SOURCE RECORDS
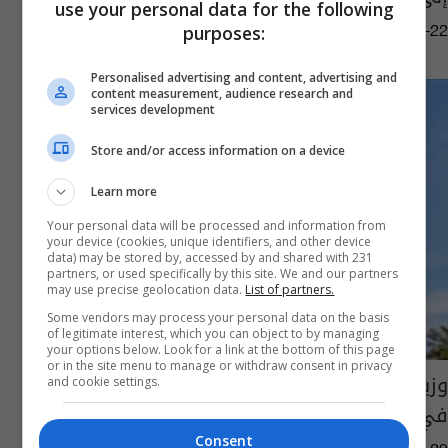
use your personal data for the following
purposes:
04:16 | 2019-10-22
Personalised advertising and content, advertising and
content measurement, audience research and
services development
Store and/or access information on a device
Learn more
Your personal data will be processed and information from
your device (cookies, unique identifiers, and other device
data) may be stored by, accessed by and shared with 231
partners, or used specifically by this site. We and our partners
may use precise geolocation data.
List of partners.
Some vendors may process your personal data on the basis
of legitimate interest, which you can object to by managing
your options below. Look for a link at the bottom of this page
or in the site menu to manage or withdraw consent in privacy
وزير التعليم يوافق على ملء المقاعد الشاغرة
and cookie settings.
في الدراسات العليا
Consent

PROBLEM DESCRIPTION
An exact copy is needed of the closing lines of the entries above, counting from the one that contains "Some vendors may" and including it and the last.

SOLVED EXERCISE
Some vendors may process your personal data on the basis
of legitimate interest, which you can object to by managing
your options below. Look for a link at the bottom of this page
or in the site menu to manage or withdraw consent in privacy
وزير التعليم يوافق على ملء المقاعد الشاغرة
and cookie settings.
في الدراسات العليا
Consent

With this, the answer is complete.